**PROBLEM TO SOLVE:** Make an exact copy of all the data.
┄┄┄┄┄┄┄┄┄┄
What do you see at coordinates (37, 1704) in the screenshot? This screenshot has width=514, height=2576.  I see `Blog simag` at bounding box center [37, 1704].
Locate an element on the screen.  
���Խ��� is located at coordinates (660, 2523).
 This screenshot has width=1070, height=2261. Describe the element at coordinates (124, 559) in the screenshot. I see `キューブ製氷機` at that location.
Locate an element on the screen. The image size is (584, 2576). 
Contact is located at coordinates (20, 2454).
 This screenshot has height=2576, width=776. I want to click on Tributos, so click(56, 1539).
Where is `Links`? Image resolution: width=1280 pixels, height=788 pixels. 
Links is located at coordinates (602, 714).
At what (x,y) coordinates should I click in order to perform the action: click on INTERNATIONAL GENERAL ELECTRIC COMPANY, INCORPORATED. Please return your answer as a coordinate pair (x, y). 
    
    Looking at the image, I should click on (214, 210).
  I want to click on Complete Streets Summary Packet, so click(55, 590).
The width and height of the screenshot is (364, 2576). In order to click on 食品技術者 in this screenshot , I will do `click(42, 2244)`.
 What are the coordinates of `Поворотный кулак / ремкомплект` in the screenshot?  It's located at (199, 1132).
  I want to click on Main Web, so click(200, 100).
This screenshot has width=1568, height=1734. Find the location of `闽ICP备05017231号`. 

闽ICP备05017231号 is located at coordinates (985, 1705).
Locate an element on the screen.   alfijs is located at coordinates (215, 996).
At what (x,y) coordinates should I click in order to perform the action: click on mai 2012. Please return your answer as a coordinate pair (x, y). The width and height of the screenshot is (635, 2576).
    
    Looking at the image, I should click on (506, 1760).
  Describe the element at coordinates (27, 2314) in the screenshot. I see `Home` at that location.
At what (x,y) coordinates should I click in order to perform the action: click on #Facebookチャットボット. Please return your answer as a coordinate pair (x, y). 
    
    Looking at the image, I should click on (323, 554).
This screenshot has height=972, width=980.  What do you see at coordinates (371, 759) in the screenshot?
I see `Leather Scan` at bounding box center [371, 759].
┄┄┄┄┄┄┄┄┄┄
**WRITTEN RESPONSE:**
What do you see at coordinates (37, 1704) in the screenshot? This screenshot has width=514, height=2576.  I see `Blog simag` at bounding box center [37, 1704].
Locate an element on the screen.  
���Խ��� is located at coordinates (660, 2523).
 This screenshot has width=1070, height=2261. Describe the element at coordinates (124, 559) in the screenshot. I see `キューブ製氷機` at that location.
Locate an element on the screen. The image size is (584, 2576). 
Contact is located at coordinates (20, 2454).
 This screenshot has height=2576, width=776. I want to click on Tributos, so click(56, 1539).
Where is `Links`? Image resolution: width=1280 pixels, height=788 pixels. 
Links is located at coordinates (602, 714).
At what (x,y) coordinates should I click in order to perform the action: click on INTERNATIONAL GENERAL ELECTRIC COMPANY, INCORPORATED. Please return your answer as a coordinate pair (x, y). 
    
    Looking at the image, I should click on (214, 210).
  I want to click on Complete Streets Summary Packet, so click(55, 590).
The width and height of the screenshot is (364, 2576). In order to click on 食品技術者 in this screenshot , I will do `click(42, 2244)`.
 What are the coordinates of `Поворотный кулак / ремкомплект` in the screenshot?  It's located at (199, 1132).
  I want to click on Main Web, so click(200, 100).
This screenshot has width=1568, height=1734. Find the location of `闽ICP备05017231号`. 

闽ICP备05017231号 is located at coordinates (985, 1705).
Locate an element on the screen.   alfijs is located at coordinates (215, 996).
At what (x,y) coordinates should I click in order to perform the action: click on mai 2012. Please return your answer as a coordinate pair (x, y). The width and height of the screenshot is (635, 2576).
    
    Looking at the image, I should click on (506, 1760).
  Describe the element at coordinates (27, 2314) in the screenshot. I see `Home` at that location.
At what (x,y) coordinates should I click in order to perform the action: click on #Facebookチャットボット. Please return your answer as a coordinate pair (x, y). 
    
    Looking at the image, I should click on (323, 554).
This screenshot has height=972, width=980.  What do you see at coordinates (371, 759) in the screenshot?
I see `Leather Scan` at bounding box center [371, 759].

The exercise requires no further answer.